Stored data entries
━━━━
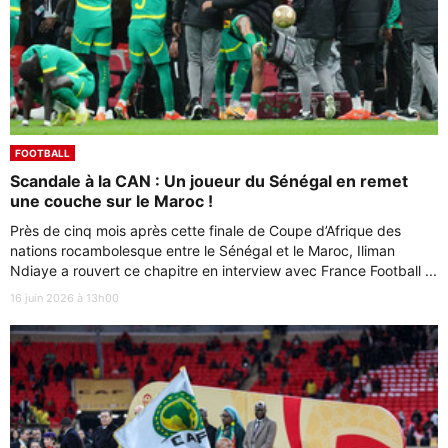
FOOTBALL
Scandale à la CAN : Un joueur du Sénégal en remet
une couche sur le Maroc !
Près de cinq mois après cette finale de Coupe d’Afrique des
nations rocambolesque entre le Sénégal et le Maroc, Iliman
Ndiaye a rouvert ce chapitre en interview avec France Football ...
16 juin 2026 à 13h00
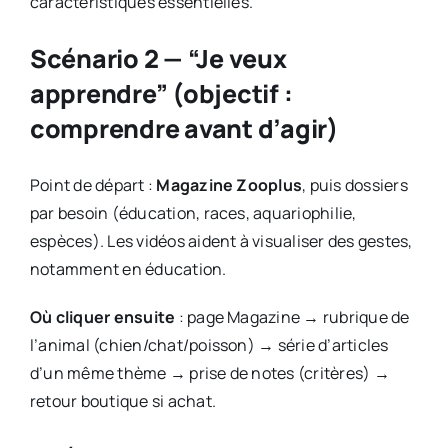
caractéristiques essentielles.
Scénario 2 — “Je veux
apprendre” (objectif :
comprendre avant d’agir)
Point de départ :
Magazine Zooplus
, puis dossiers
par besoin (éducation, races, aquariophilie,
espèces). Les vidéos aident à visualiser des gestes,
notamment en éducation.
Où cliquer ensuite
: page Magazine → rubrique de
l’animal (chien/chat/poisson) → série d’articles
d’un même thème → prise de notes (critères) →
retour boutique si achat.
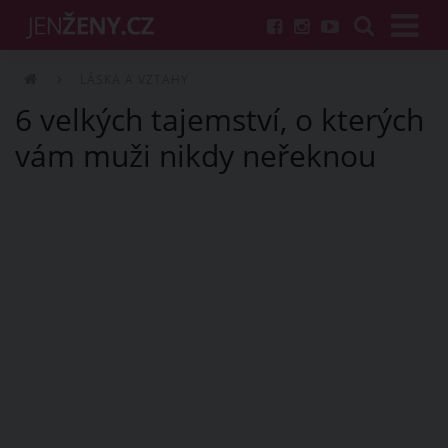
LÁSKA A VZTAHY
6 velkých tajemství, o kterých
vám muži nikdy neřeknou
━━━━
* **WHAT YOU HAVE TO DO**: An exact reproduction of the data above is required, with every picture removed.

* **WRITTEN ANSWER**:
FOOTBALL
Scandale à la CAN : Un joueur du Sénégal en remet
une couche sur le Maroc !
Près de cinq mois après cette finale de Coupe d’Afrique des
nations rocambolesque entre le Sénégal et le Maroc, Iliman
Ndiaye a rouvert ce chapitre en interview avec France Football ...
16 juin 2026 à 13h00
caractéristiques essentielles.
Scénario 2 — “Je veux
apprendre” (objectif :
comprendre avant d’agir)
Point de départ :
Magazine Zooplus
, puis dossiers
par besoin (éducation, races, aquariophilie,
espèces). Les vidéos aident à visualiser des gestes,
notamment en éducation.
Où cliquer ensuite
: page Magazine → rubrique de
l’animal (chien/chat/poisson) → série d’articles
d’un même thème → prise de notes (critères) →
retour boutique si achat.
LÁSKA A VZTAHY
6 velkých tajemství, o kterých
vám muži nikdy neřeknou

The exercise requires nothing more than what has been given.